This is horrible, Rhea. Don’t send me stuff like this. It’s sick. What did I ever do to deserve this? If I receive any more pictures, I’ll go to the police. This kind of thing is illegal over here, you know?

   But within twenty or thirty seconds of pressing send, I got an error message telling me that the email had failed, that that address no longer existed.
     ‘What?’ I stared at the screen in disbelief. That was patently ridiculous. I had just replied to a message sent to me all of forty minutes ago. How could the email address no longer exist? For that to be the case, Rhea, or whoever had sent the second photograph, must have closed the account down straight after sending the message. And that just didn’t seem likely, feasible, that degree of foresight or calculation.
    I tried to send my reply again with the same results.
   Copying and pasting the error message into a new message, I emailed it to another old friend, a bit of a computer expert, asking him exactly what it meant.

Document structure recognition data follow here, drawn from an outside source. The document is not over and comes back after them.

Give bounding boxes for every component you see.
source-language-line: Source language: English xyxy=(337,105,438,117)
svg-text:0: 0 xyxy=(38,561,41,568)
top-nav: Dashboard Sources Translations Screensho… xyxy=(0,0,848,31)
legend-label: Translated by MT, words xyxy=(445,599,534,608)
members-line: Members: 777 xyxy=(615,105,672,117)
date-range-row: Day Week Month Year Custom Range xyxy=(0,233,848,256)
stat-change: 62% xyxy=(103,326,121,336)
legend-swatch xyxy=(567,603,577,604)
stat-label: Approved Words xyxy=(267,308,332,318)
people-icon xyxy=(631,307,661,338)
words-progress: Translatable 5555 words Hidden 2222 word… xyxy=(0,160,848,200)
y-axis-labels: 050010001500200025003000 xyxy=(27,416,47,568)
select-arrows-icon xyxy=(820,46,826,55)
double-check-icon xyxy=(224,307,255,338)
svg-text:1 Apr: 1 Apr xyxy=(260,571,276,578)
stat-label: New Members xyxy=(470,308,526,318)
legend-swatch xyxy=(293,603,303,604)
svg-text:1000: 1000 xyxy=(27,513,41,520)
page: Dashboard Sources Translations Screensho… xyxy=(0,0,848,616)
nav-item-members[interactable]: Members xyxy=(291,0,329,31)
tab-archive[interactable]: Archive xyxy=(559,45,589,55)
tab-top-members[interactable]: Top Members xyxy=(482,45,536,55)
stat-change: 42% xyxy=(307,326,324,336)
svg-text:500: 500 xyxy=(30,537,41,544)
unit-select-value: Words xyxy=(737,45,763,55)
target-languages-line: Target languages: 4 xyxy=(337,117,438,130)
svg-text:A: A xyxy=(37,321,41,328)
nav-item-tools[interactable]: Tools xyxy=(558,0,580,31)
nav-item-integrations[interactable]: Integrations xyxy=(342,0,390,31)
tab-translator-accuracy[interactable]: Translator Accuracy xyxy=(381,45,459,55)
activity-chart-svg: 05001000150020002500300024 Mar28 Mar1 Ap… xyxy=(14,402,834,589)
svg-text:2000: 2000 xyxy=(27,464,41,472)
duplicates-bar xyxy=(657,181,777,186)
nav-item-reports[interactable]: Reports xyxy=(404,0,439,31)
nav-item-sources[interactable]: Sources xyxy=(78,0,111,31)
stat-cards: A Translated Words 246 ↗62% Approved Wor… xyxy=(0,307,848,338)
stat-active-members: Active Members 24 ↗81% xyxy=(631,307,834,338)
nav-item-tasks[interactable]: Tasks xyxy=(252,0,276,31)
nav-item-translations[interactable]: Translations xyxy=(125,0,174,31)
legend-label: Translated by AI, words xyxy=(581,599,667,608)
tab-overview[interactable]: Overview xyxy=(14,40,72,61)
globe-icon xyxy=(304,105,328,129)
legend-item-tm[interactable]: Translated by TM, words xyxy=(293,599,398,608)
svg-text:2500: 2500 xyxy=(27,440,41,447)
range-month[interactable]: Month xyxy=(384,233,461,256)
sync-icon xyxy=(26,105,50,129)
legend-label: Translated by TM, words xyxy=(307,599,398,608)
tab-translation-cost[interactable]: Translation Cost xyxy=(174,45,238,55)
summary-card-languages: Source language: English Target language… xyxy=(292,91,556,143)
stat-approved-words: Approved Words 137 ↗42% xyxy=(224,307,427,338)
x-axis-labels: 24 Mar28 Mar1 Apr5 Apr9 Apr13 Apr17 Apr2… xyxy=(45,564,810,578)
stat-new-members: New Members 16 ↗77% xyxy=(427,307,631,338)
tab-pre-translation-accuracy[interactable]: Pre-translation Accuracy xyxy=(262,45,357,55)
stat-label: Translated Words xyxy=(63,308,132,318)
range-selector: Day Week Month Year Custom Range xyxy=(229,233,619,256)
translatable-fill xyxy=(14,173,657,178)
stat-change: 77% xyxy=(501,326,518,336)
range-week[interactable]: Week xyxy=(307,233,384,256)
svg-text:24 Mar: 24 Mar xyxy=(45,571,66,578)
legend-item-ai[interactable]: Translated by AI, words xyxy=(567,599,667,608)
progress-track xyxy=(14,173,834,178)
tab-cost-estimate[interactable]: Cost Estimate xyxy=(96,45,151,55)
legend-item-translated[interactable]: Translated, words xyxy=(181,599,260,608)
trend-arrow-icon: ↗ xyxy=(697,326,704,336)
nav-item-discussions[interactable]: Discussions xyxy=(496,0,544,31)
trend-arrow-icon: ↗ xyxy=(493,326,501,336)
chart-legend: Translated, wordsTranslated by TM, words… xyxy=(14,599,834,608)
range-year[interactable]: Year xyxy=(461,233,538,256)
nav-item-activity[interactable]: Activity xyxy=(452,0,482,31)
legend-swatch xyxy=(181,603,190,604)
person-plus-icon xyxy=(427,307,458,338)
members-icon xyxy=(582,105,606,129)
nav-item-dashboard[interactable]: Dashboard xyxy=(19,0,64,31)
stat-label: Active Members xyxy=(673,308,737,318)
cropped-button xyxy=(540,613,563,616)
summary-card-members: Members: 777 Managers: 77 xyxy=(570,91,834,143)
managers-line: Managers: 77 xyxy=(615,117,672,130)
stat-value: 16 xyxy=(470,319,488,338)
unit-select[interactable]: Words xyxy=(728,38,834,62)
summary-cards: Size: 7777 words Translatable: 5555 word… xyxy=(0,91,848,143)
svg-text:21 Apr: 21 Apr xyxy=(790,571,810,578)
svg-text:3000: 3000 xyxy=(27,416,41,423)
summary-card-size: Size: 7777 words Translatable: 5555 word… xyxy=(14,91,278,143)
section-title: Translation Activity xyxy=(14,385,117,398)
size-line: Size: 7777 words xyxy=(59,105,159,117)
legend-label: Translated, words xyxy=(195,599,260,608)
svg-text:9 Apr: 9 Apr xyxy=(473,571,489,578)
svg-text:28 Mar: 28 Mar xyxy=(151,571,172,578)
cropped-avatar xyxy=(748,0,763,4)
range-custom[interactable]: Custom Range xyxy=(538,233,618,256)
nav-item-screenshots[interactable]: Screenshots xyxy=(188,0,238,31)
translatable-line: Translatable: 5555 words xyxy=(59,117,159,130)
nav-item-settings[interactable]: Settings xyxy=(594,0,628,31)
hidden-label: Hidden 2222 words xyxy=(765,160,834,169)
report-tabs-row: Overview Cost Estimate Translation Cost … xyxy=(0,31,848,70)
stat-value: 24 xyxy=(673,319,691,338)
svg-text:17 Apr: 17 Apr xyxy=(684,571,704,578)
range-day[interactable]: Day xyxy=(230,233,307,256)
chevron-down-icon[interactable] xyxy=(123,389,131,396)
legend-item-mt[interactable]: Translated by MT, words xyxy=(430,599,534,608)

Just that, he came back straight away, that the email address you’re trying to contact has been closed-down, put out of circulation. It’s easily done – click on account settings, and simply press terminate account.

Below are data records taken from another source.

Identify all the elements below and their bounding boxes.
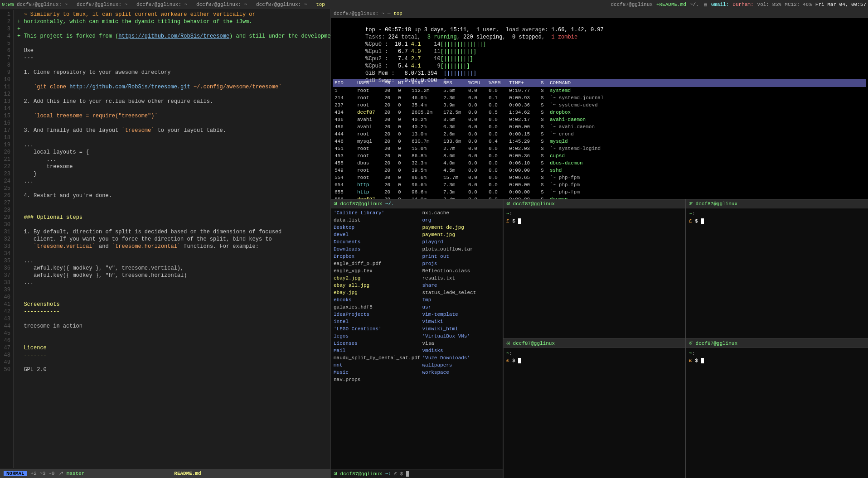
term-content-3[interactable]: ~: £ $ xyxy=(504,348,685,478)
file-item[interactable]: share xyxy=(421,282,501,289)
file-item[interactable]: tmp xyxy=(421,296,501,304)
proc-time: 1:45.29 xyxy=(507,138,539,145)
editor-line: Use xyxy=(17,47,330,54)
file-item[interactable]: eagle_vgp.tex xyxy=(333,267,421,275)
file-item[interactable]: vimwiki xyxy=(421,318,501,325)
file-item[interactable]: results.txt xyxy=(421,275,501,282)
editor-line: + xyxy=(17,25,330,33)
proc-s: S xyxy=(539,174,548,181)
file-item[interactable]: print_out xyxy=(421,253,501,260)
proc-s: S xyxy=(539,181,548,188)
proc-ni: 0 xyxy=(396,196,410,199)
file-item[interactable]: 'Vuze Downloads' xyxy=(421,354,501,362)
file-item[interactable]: 'VirtualBox VMs' xyxy=(421,333,501,340)
editor-filename: README.md xyxy=(174,471,201,476)
top-content[interactable]: top - 00:57:18 up 3 days, 15:11, 1 user,… xyxy=(331,18,868,199)
proc-res: 2.3m xyxy=(441,94,466,101)
proc-ni: 0 xyxy=(396,94,410,101)
proc-pid: 444 xyxy=(333,130,355,138)
file-item[interactable]: playgrd xyxy=(421,238,501,246)
file-item[interactable]: Desktop xyxy=(333,224,421,231)
term-content-2[interactable]: ~: £ $ xyxy=(686,208,868,338)
file-list[interactable]: 'Calibre Library'data.listDesktopdevelDo… xyxy=(331,208,503,469)
file-item[interactable]: Documents xyxy=(333,238,421,246)
proc-time: 0:00.93 xyxy=(507,94,539,101)
file-item[interactable]: projs xyxy=(421,260,501,267)
file-item[interactable]: visa xyxy=(421,340,501,347)
proc-virt: 96.6m xyxy=(410,181,441,188)
file-item[interactable]: legos xyxy=(333,333,421,340)
file-item[interactable]: Mail xyxy=(333,347,421,354)
proc-s: S xyxy=(539,101,548,109)
editor-line: client. If you want you to force the dir… xyxy=(17,236,330,243)
file-item[interactable]: ebay2.jpg xyxy=(333,275,421,282)
proc-virt: 14.0m xyxy=(410,196,441,199)
proc-time: 0:02.03 xyxy=(507,145,539,152)
term-content-1[interactable]: ~: £ $ xyxy=(504,208,685,338)
file-item[interactable]: mnt xyxy=(333,362,421,369)
file-item[interactable]: vmdisks xyxy=(421,347,501,354)
editor-line: + horizontally, which can mimic the dyam… xyxy=(17,18,330,25)
file-item[interactable]: intel xyxy=(333,318,421,325)
proc-ni: 0 xyxy=(396,109,410,116)
proc-pid: 554 xyxy=(333,174,355,181)
proc-time: 0:19.77 xyxy=(507,87,539,94)
proc-ni: 0 xyxy=(396,152,410,159)
file-item[interactable]: Music xyxy=(333,369,421,376)
proc-res: 172.5m xyxy=(441,109,466,116)
proc-res: 4.5m xyxy=(441,167,466,174)
file-item[interactable]: nxj.cache xyxy=(421,209,501,217)
editor-line xyxy=(17,91,330,98)
file-item[interactable]: Reflection.class xyxy=(421,267,501,275)
process-row: 453 root 20 0 86.8m 8.6m 0.0 0.0 0:00.36… xyxy=(333,152,866,159)
proc-ni: 0 xyxy=(396,130,410,138)
process-row: 549 root 20 0 39.5m 4.5m 0.0 0.0 0:00.00… xyxy=(333,167,866,174)
proc-ni: 0 xyxy=(396,167,410,174)
proc-s: S xyxy=(539,116,548,123)
file-item[interactable]: status_led0_select xyxy=(421,289,501,296)
file-item[interactable]: 'LEGO Creations' xyxy=(333,325,421,333)
proc-s: S xyxy=(539,123,548,130)
file-item[interactable]: eagle_diff_o.pdf xyxy=(333,260,421,267)
file-item[interactable]: galaxies.hdf5 xyxy=(333,304,421,311)
editor-status: NORMAL +2 ~3 -0 ⎇ master README.md xyxy=(0,469,330,478)
file-item[interactable]: ebay.jpg xyxy=(333,289,421,296)
file-item[interactable]: Downloads xyxy=(333,246,421,253)
term-header-3: अ dccf87@gglinux xyxy=(504,339,685,348)
tb-durham: Durham: xyxy=(732,2,753,7)
process-tbody: 1 root 20 0 112.2m 5.6m 0.0 0.0 0:19.77 … xyxy=(333,87,866,199)
file-item[interactable]: Licenses xyxy=(333,340,421,347)
file-item[interactable]: ebay_all.jpg xyxy=(333,282,421,289)
file-item[interactable]: nav.props xyxy=(333,376,421,383)
proc-mem: 0.0 xyxy=(487,130,507,138)
file-item[interactable]: org xyxy=(421,217,501,224)
proc-cmd: dbus-daemon xyxy=(548,159,866,167)
file-item[interactable]: plots_outflow.tar xyxy=(421,246,501,253)
file-item[interactable]: maudu_split_by_cental_sat.pdf xyxy=(333,354,421,362)
editor-content[interactable]: 12345 678910 1112131415 1617181920 21222… xyxy=(0,9,330,469)
file-item[interactable]: workspace xyxy=(421,369,501,376)
file-item[interactable]: data.list xyxy=(333,217,421,224)
proc-s: S xyxy=(539,159,548,167)
file-item[interactable]: vim-template xyxy=(421,311,501,318)
file-item[interactable]: wallpapers xyxy=(421,362,501,369)
proc-time: 0:00.00 xyxy=(507,123,539,130)
proc-res: 3.9m xyxy=(441,101,466,109)
editor-text[interactable]: ~ Similarly to tmux, it can split curren… xyxy=(14,10,330,468)
file-item[interactable]: vimwiki_html xyxy=(421,325,501,333)
term-content-4[interactable]: ~: £ $ xyxy=(686,348,868,478)
file-item[interactable]: payment.jpg xyxy=(421,231,501,238)
file-item[interactable]: Dropbox xyxy=(333,253,421,260)
file-item[interactable]: usr xyxy=(421,304,501,311)
file-item[interactable]: 'Calibre Library' xyxy=(333,209,421,217)
proc-virt: 40.2m xyxy=(410,116,441,123)
term-header-1: अ dccf87@gglinux xyxy=(504,199,685,208)
file-item[interactable]: payment_de.jpg xyxy=(421,224,501,231)
file-item[interactable]: devel xyxy=(333,231,421,238)
proc-pid: 654 xyxy=(333,181,355,188)
file-item[interactable]: IdeaProjects xyxy=(333,311,421,318)
proc-time: 0:02.17 xyxy=(507,116,539,123)
proc-s: S xyxy=(539,152,548,159)
proc-time: 0:00.15 xyxy=(507,130,539,138)
file-item[interactable]: ebooks xyxy=(333,296,421,304)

    If I had had doubts about the legitimacy of the original email, I was now certain that something very wrong had taken place. To what degree Rhea was involved, or whether I was the victim of a distasteful prank (maybe instigated by one of her new lovers or old friends), I had no idea. All I knew was that I wanted it to stop. All I knew was that I didn’t want to have to look at another one of those pictures ever again.

3
Next morning, I felt predictably lousy. It was a struggle to lift the kettle and fill it with water. I just couldn’t get my head around the situation. Up until a few weeks ago, I counted Rhea as one of the sweetest, kindest, gentlest people I had ever met. Granted, we had the odd argument over the years, but that had more to do with frustration – that I lived here, and she lived over there. I never once thought she had a darker side to her character, that she was acting out a role, that she had fooled me into believing she was the personification of human warmth, when in reality she was a twisted bitch who got off on inflicting pain on others.

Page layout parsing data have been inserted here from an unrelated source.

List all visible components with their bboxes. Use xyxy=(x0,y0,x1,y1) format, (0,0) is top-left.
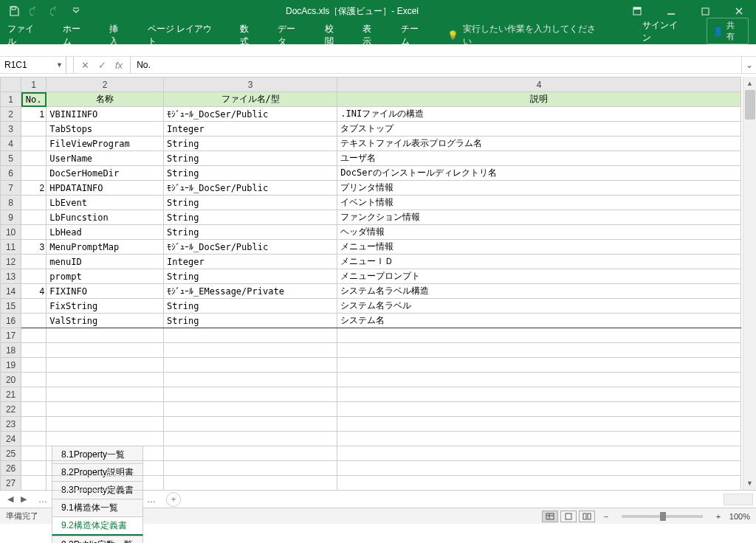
row-header[interactable]: 25 xyxy=(1,446,21,461)
cell[interactable] xyxy=(21,299,47,314)
minimize-button[interactable] xyxy=(654,0,688,22)
row-header[interactable]: 22 xyxy=(1,402,21,417)
ribbon-display-icon[interactable] xyxy=(620,0,654,22)
row-header[interactable]: 13 xyxy=(1,269,21,284)
cell[interactable]: 3 xyxy=(21,240,47,255)
expand-formula-bar-icon[interactable]: ⌄ xyxy=(741,57,756,73)
cell[interactable]: DocSerのインストールディレクトリ名 xyxy=(337,166,741,181)
add-sheet-button[interactable]: + xyxy=(166,492,181,507)
save-icon[interactable] xyxy=(6,3,22,19)
tab-home[interactable]: ホーム xyxy=(63,27,89,44)
row-header[interactable]: 11 xyxy=(1,240,21,255)
zoom-slider[interactable] xyxy=(622,515,703,518)
cell[interactable]: .INIファイルの構造 xyxy=(337,107,741,122)
cell[interactable] xyxy=(337,476,741,491)
cell[interactable] xyxy=(164,476,337,491)
fx-button[interactable]: fx xyxy=(115,60,123,71)
cell[interactable] xyxy=(164,328,337,343)
row-header[interactable]: 5 xyxy=(1,151,21,166)
cell[interactable] xyxy=(164,373,337,387)
cell[interactable]: イベント情報 xyxy=(337,196,741,210)
view-normal-icon[interactable] xyxy=(542,511,558,522)
cell[interactable] xyxy=(21,136,47,151)
col-header[interactable]: 3 xyxy=(164,77,337,92)
cell[interactable]: 説明 xyxy=(337,92,741,107)
zoom-in-button[interactable]: + xyxy=(713,512,724,521)
cell[interactable]: ヘッダ情報 xyxy=(337,225,741,240)
cell[interactable]: MenuPromptMap xyxy=(47,240,164,255)
sheet-overflow-right[interactable]: … xyxy=(142,494,160,505)
name-box[interactable]: R1C1 ▼ xyxy=(0,57,66,73)
scroll-up-icon[interactable]: ▲ xyxy=(743,77,756,90)
row-header[interactable]: 26 xyxy=(1,461,21,476)
cell[interactable]: String xyxy=(164,196,337,210)
sheet-tab[interactable]: 9.1構造体一覧 xyxy=(52,499,143,516)
row-header[interactable]: 20 xyxy=(1,373,21,387)
row-header[interactable]: 24 xyxy=(1,432,21,446)
cell[interactable] xyxy=(47,328,164,343)
enter-formula-button[interactable]: ✓ xyxy=(98,60,106,71)
cell[interactable]: String xyxy=(164,299,337,314)
cell[interactable] xyxy=(47,417,164,432)
cell[interactable] xyxy=(21,402,47,417)
cell[interactable] xyxy=(21,373,47,387)
cell[interactable] xyxy=(21,166,47,181)
cell[interactable] xyxy=(21,122,47,136)
cell[interactable] xyxy=(337,328,741,343)
tab-review[interactable]: 校閲 xyxy=(325,27,342,44)
cell[interactable]: タブストップ xyxy=(337,122,741,136)
cell[interactable]: ﾓｼﾞｭｰﾙ_DocSer/Public xyxy=(164,107,337,122)
tab-page-layout[interactable]: ページ レイアウト xyxy=(148,27,219,44)
cell[interactable]: システム名ラベル xyxy=(337,299,741,314)
cell[interactable]: LbFuncstion xyxy=(47,210,164,225)
sheet-tab[interactable]: 9.3Public定数一覧 xyxy=(52,536,143,544)
cell[interactable] xyxy=(21,358,47,373)
cell[interactable] xyxy=(47,432,164,446)
row-header[interactable]: 1 xyxy=(1,92,21,107)
cancel-formula-button[interactable]: ✕ xyxy=(81,60,89,71)
col-header[interactable]: 1 xyxy=(21,77,47,92)
view-page-layout-icon[interactable] xyxy=(560,511,577,522)
tab-formulas[interactable]: 数式 xyxy=(240,27,257,44)
cell[interactable] xyxy=(164,446,337,461)
cell[interactable] xyxy=(21,446,47,461)
scroll-thumb[interactable] xyxy=(745,90,755,120)
cell[interactable]: 1 xyxy=(21,107,47,122)
row-header[interactable]: 17 xyxy=(1,328,21,343)
cell[interactable]: Integer xyxy=(164,255,337,269)
cell[interactable]: ValString xyxy=(47,314,164,328)
cell[interactable] xyxy=(21,269,47,284)
cell[interactable]: UserName xyxy=(47,151,164,166)
share-button[interactable]: 👤 共有 xyxy=(707,18,749,44)
cell[interactable]: String xyxy=(164,151,337,166)
cell[interactable]: ﾓｼﾞｭｰﾙ_EMessage/Private xyxy=(164,284,337,299)
cell[interactable] xyxy=(47,387,164,402)
cell[interactable] xyxy=(21,255,47,269)
cell[interactable] xyxy=(21,328,47,343)
chevron-down-icon[interactable]: ▼ xyxy=(56,61,63,69)
cell[interactable]: メニューＩＤ xyxy=(337,255,741,269)
cell[interactable]: ファンクション情報 xyxy=(337,210,741,225)
cell[interactable]: String xyxy=(164,166,337,181)
cell[interactable]: String xyxy=(164,225,337,240)
vertical-scrollbar[interactable]: ▲ ▼ xyxy=(743,77,756,490)
row-header[interactable]: 7 xyxy=(1,181,21,196)
cell[interactable] xyxy=(164,358,337,373)
scroll-down-icon[interactable]: ▼ xyxy=(743,477,756,490)
cell[interactable] xyxy=(21,417,47,432)
row-header[interactable]: 19 xyxy=(1,358,21,373)
row-header[interactable]: 10 xyxy=(1,225,21,240)
row-header[interactable]: 16 xyxy=(1,314,21,328)
qat-customize-icon[interactable] xyxy=(68,3,84,19)
sheet-nav-prev[interactable]: ◀ xyxy=(4,494,16,504)
row-header[interactable]: 9 xyxy=(1,210,21,225)
cell[interactable] xyxy=(337,358,741,373)
row-header[interactable]: 18 xyxy=(1,343,21,358)
cell[interactable]: システム名ラベル構造 xyxy=(337,284,741,299)
cell[interactable] xyxy=(21,476,47,491)
view-page-break-icon[interactable] xyxy=(579,511,595,522)
cell[interactable] xyxy=(337,387,741,402)
cell[interactable] xyxy=(47,446,164,461)
tab-insert[interactable]: 挿入 xyxy=(109,27,126,44)
tab-team[interactable]: チーム xyxy=(401,27,427,44)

   As I slumped down at the kitchen table, all I could remember were the good times, how special she made me feel, how excited I used to get when we Skyped or sent each other emails, the things we used to talk about, the plans we had made. There were so many wonderful moments, things I could never forget. Like the time I asked her for a token of her affection, something to remind me of her, something I could wear around my neck, like those lockets Victorian sweethearts used to exchange, with little photographs inside. I didn’t really think any more of it; it was just one of those gushing things you say when you’re stupidly in love. Five or six weeks later, I received a small parcel from Australia containing a silver locket with attractive jade and amber casing. Inside was a beautiful photograph of Rhea, a sexy half smile playing upon her lips. I don’t know what it was – the gesture or loveliness of the photograph – but whenever I opened the locket and looked at her, I knew with absolute certainty that she was thinking about me, about us, the unlikely beauty of our relationship, how we had found each other on the other side of the world, and all the good times we had to look forward to when we finally met in person.
   I just couldn’t believe that things had soured between us to this extent. I couldn’t believe that she would want to taunt me like this. The one person I thought I knew best, who really understood me was trying to drive me out of my mind with jealousy and despair. 
    I hauled myself into the bathroom and had a cold shower, just to try and clear my head, to jar myself back to life, to not get dragged down trying to work out Rhea’s motivations.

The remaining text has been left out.